Nemmeno il tempo di convertire il quinto pacchetto di aiuti militari da inviare all'Ucraina, che già si inizia a parlare dell'intervento successivo: quello con cui Roma dovrebbe dotare Kyiv di uno scudo anti-missili. Del resto, sono stati gli Stati Uniti a chiedere all'Italia di contribuire in questo modo alle strategie di difesa messe in campo dall'esercito ucraino. Per adesso, siamo alle intese di principio, però. Perché quello che sembrava un passaggio formale così non è, visto quanto e come questo nuovo invio di dotazioni militari viene vissuto all'interno delle stesse forze di governo.

La maggioranza composta da Fratelli d'Italia, Lega e Forza Italia non ha mostrato in questi mesi alcuna volontà di cedimento rispetto alle richieste degli alleati. Eppure mentre la premier Meloni interloquisce con lo stesso presidente ucraino Volodymyr Zelensky, pianificando una visita a Kyiv e fornendo tutte le rassicurazioni del caso, nella coalizione qualche dubbio sulle nuove richieste piovute da Washington s'è avanzato. Secondo l'ex sottosegretario alla Difesa e attuale vicepresidente della Camera Giorgio Mulè, forzista, "non c’è alcun problema di volontà politica. Il dato è che l’Italia ha oggettive difficoltà a sguarnirsi di dispositivi come il Samp/T", ha detto a Repubblica. "Nessuno vuole dire no alle richieste della Nato o di Washington, ma noi di quei sistemi non ne abbiamo così tanti a disposizione. Possiamo continuare a dare un prezioso contributo anche su altri fronti, come quello dell’intelligence".

 

Il Samp/T è un sistema di ultima generazione per quel che riguarda i dispositivi anti-missilistici. L'esercito italiano ne possiede cinque (più uno di addestramento). Ma tra ciclica manutenzione, e lo schieramento in alcuni teatri a livello internazionale come il Kuwait e la Slovacchia, in pratica la disponibilità è piuttosto limitata. In più sono sistemi co-gestiti con la Francia, con cui sarebbe necessario trovare un accordo per la fornitura di alcune componenti. Per questo c'è chi nutre più di una perplessità sulla praticabilità di arrivare a definire un invio di queste dotazioni nel più breve tempo possibile (il 20 gennaio si riunisce il cosiddetto gruppo Ramstein composto dagli alleati, chiamato ad assumere nuove decisioni a proposito della guerra in Ucraina). Del Samp/T aveva parlato al Foglio anche il sottosegretario alla Difesa Matteo Perego. Un'alternativa più economica (e meno efficiente) sarebbe l'invio di un sistema più antiquato come l'Aspide, che le nostre forze armate stanno pian piano dismettendo.
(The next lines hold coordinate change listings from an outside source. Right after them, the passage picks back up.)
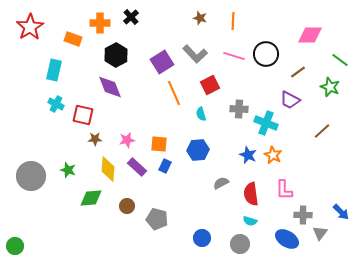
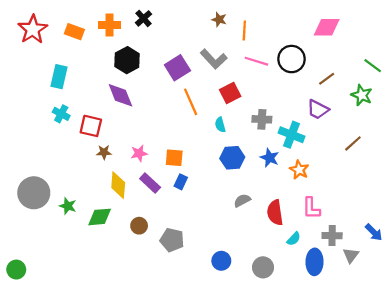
orange line: (233, 21) -> (244, 31), moved
pink diamond: (310, 35) -> (327, 27), moved
orange rectangle: (73, 39) -> (74, 32), moved
blue hexagon: (198, 150) -> (232, 158), moved
blue star: (248, 155) -> (270, 158), moved
green star: (68, 170) -> (68, 206), moved
cyan semicircle: (250, 221) -> (294, 239), moved, turned -64
blue ellipse: (287, 239) -> (315, 262), turned 60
Ma l'atteggiamento cauto l'hanno manifestato anche dalle parti della Lega, con il senatore Claudio Borghi che sempre al quotidiano di Largo Fochetti ha detto di attenersi alla linea tracciata dalla premier Meloni. Chiarendo però che "noi non siamo guerrafondai", e cioè facendo un po' il verso al pacifismo propagandato per lungo periodo dal Carroccio in alcune delle fasi della guerra. 
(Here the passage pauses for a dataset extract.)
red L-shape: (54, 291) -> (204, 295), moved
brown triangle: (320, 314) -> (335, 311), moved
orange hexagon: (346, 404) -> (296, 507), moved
Prima del 24 febbraio, anniversario dell'invasione russa, Meloni si dovrebbe recare nella capitale ucraina con l'obiettivo di incontrare il presidente Zelensky. Sarà un passaggio importante perché servirà a ribadire l'ancoraggio dell'Italia alla resistenza di Kyiv, così come la premier ha sempre manifestato senza ambiguità sin dalla nascita del suo governo (ma anche quando era all'opposizione). Arrivarci ottemperando alle richieste difensive degli alleati avrebbe tutta un'altra forza per la posizione del paese. Ma non è affatto detto che ci riesca.